There is a whole other side to the Solar Pathfinder that is way more high tech. The above photo gets loaded into a computer program that then allows for all kinds of analysis necessary for the energy modelling of a passive home. I'll leave you to investigate that on your own if you're interested...it's pretty high-end geekish best left to the high-end geeks to explain. Me, I'm just a low-end geek and it's beyond my capabilities! That's why we have Stephen and Ross from Homesol on board.

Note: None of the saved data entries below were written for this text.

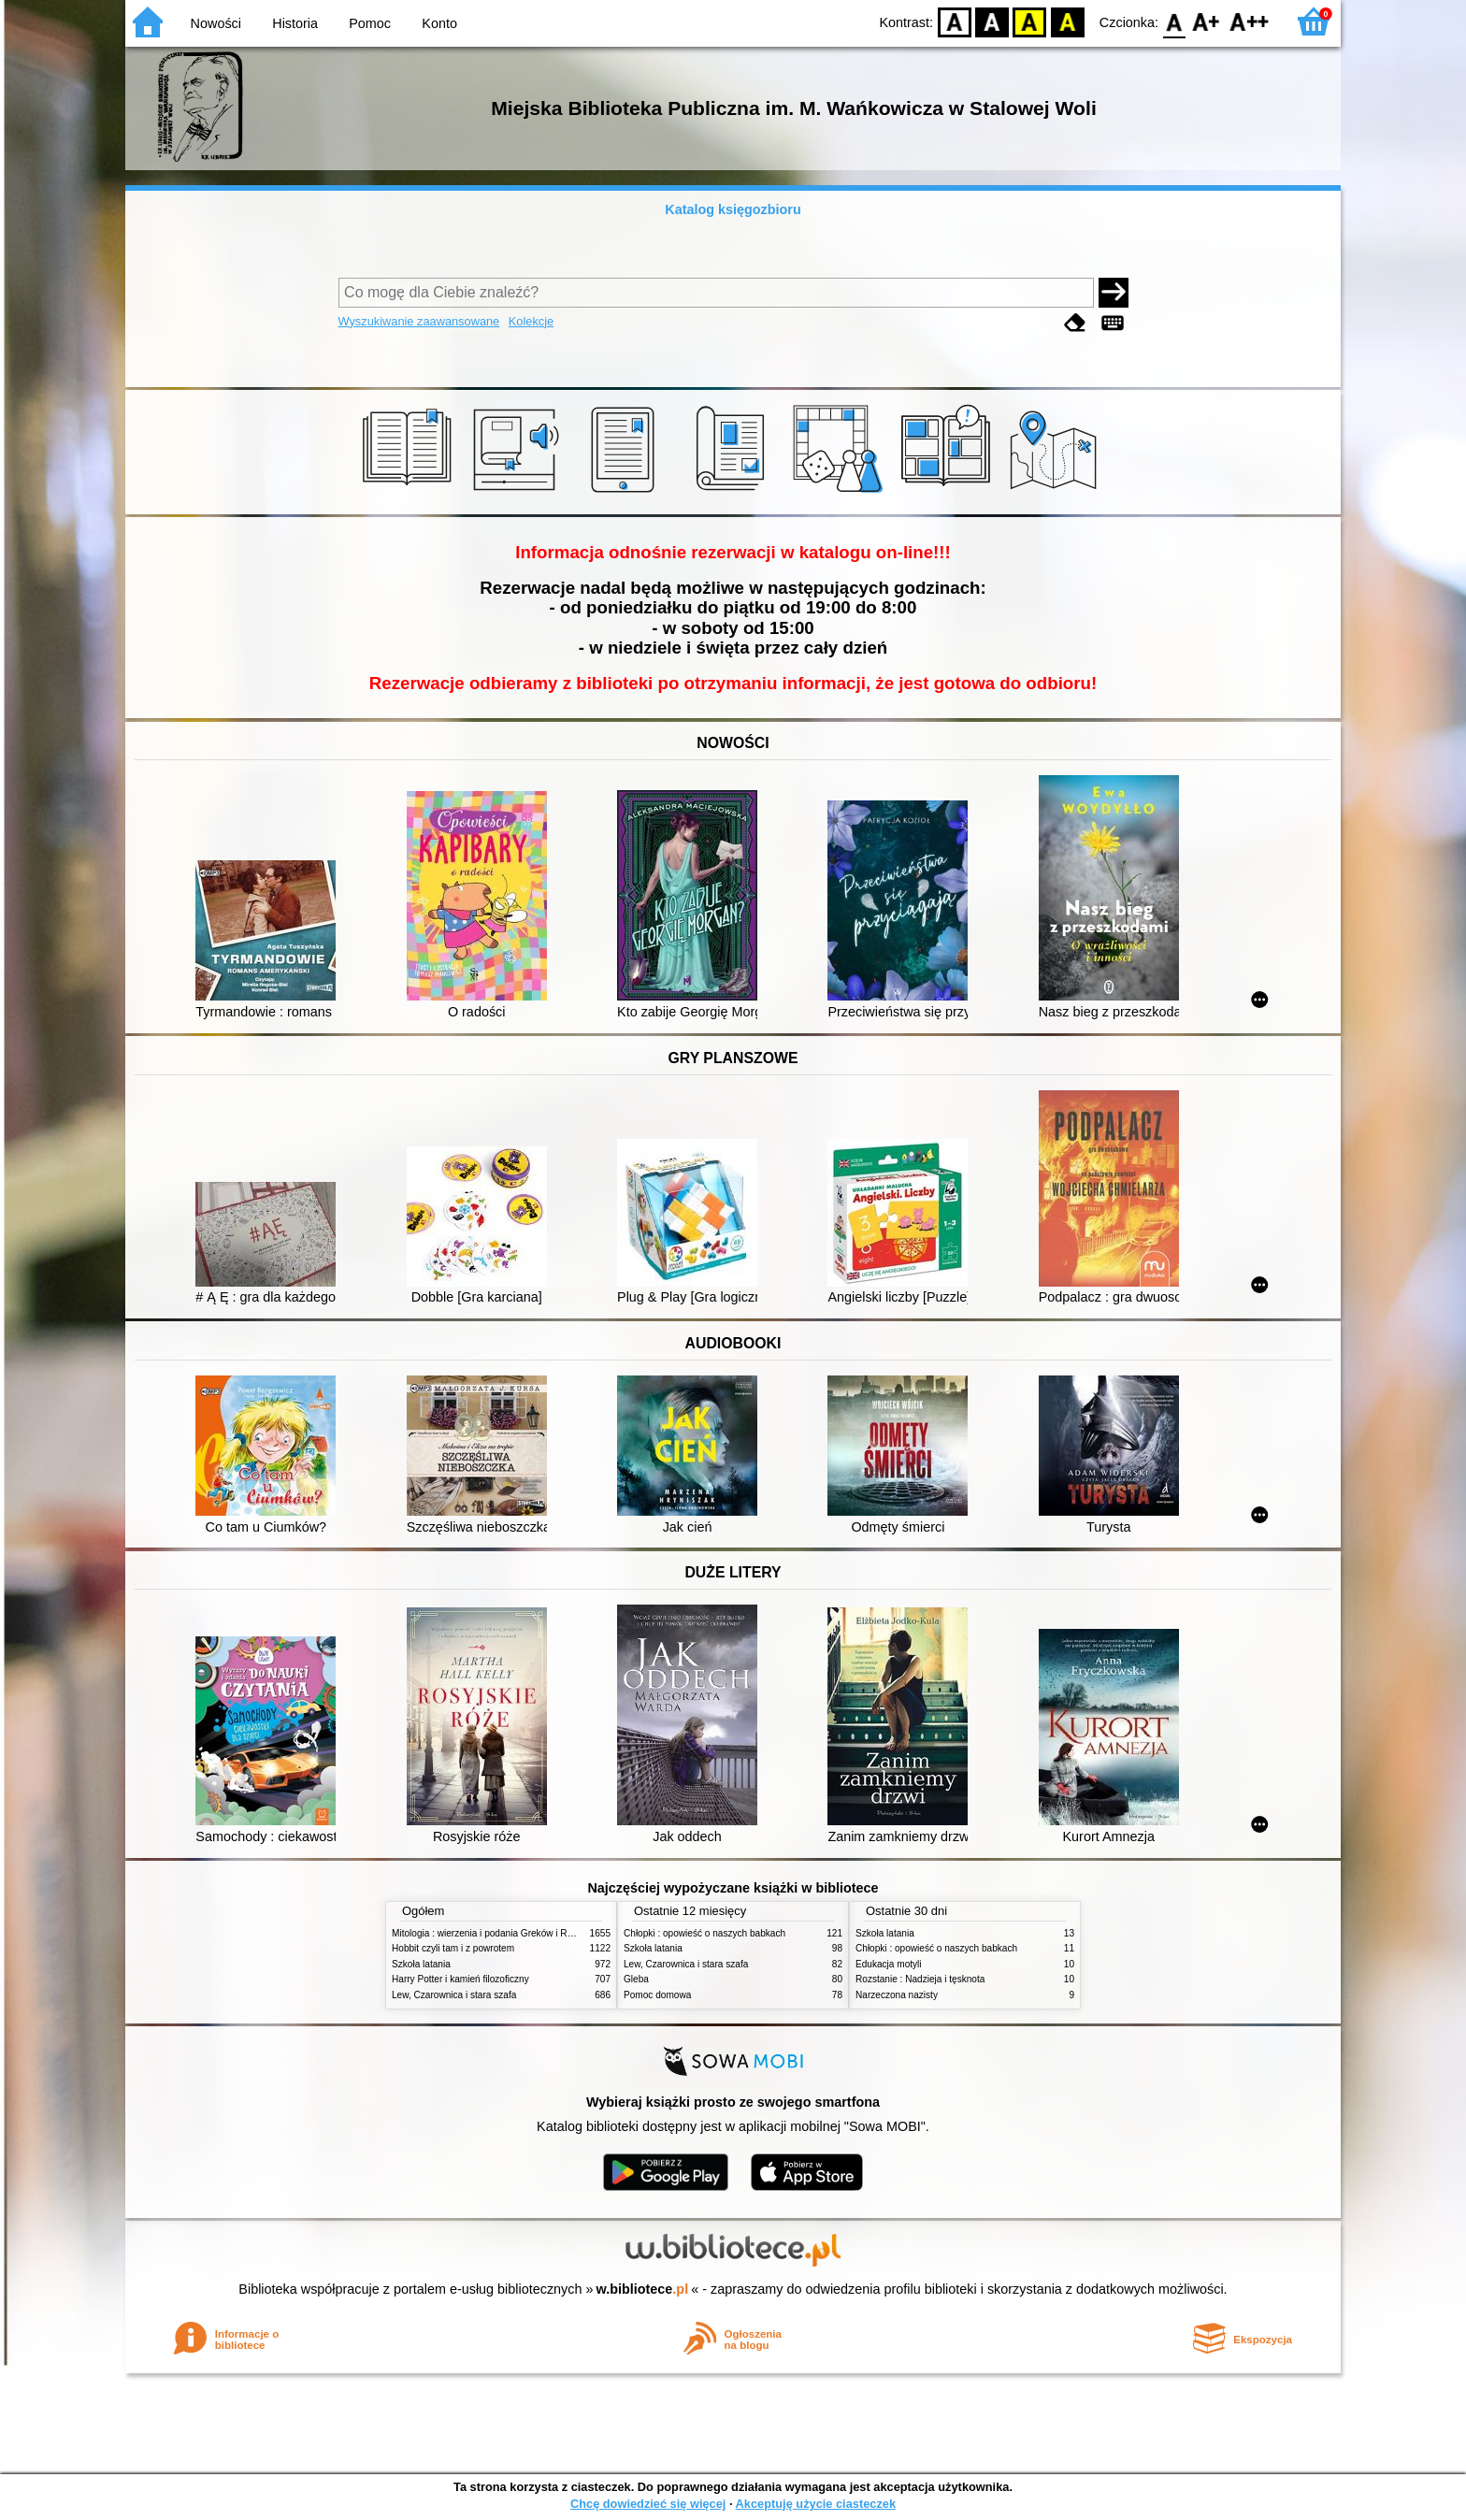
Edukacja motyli (888, 1964)
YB (1030, 21)
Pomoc (370, 23)
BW (992, 21)
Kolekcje (531, 321)
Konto (439, 23)
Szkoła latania (421, 1964)
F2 (1249, 21)
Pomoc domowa (657, 1995)
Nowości (216, 23)
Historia (295, 23)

|Priscilla's conference room holds 6...no problem!|
I'll say that it was a great meeting. The guys brainstormed about the best ways to construct this air tight house, debating option after option to reach our goals in the most cost effective and energy efficient manner. Ras & I were there to answer ya or nay to material choices...do we go with spray foam insulation with a high carbon footprint or do we choose the dense-pack cellulose option with less R-value per inch but more environmentally friendly (yes to the latter), if we have to add posts under the deck as opposed to cantilevering what is our preference. Cantilevering causes problems with thermal bridging...so lets explore the post option. When the brainstorm session concluded, Ras & I had a much deeper understanding of the why's and how's of passive house logic. This will be the first passive house that Mark has built so he is now feeling more confident about what needs to be done to get us to passive house certification. The seemingly odd techniques of over-insulating are making sense to him now. Mark has made the leap, with relative ease, from conventional building code compliant techniques (although he has always built to a better standard anyway) to the energy efficient building techniques of the future. Notice in the photo above how we have him surrounded and barricaded in the conference room...just in case he still had the notion to run screaming for the hills ;)
Finally, to make sense of the Eagle songbook reference...as we were in the fast lane zooming back to the city after this meeting, we both had this overwhelming sense of calm. You would think our heads would be spinning and there would be at least some anxiety about the scale and detail of this project...but no. That is a sure sign that we have assembled a great team that gives us 100% confidence in what we have decided to build at Turtle Falls.
'Cause I got a peaceful easy feeling,
And I know you won't let me down
'cause I'm already standing on the ground.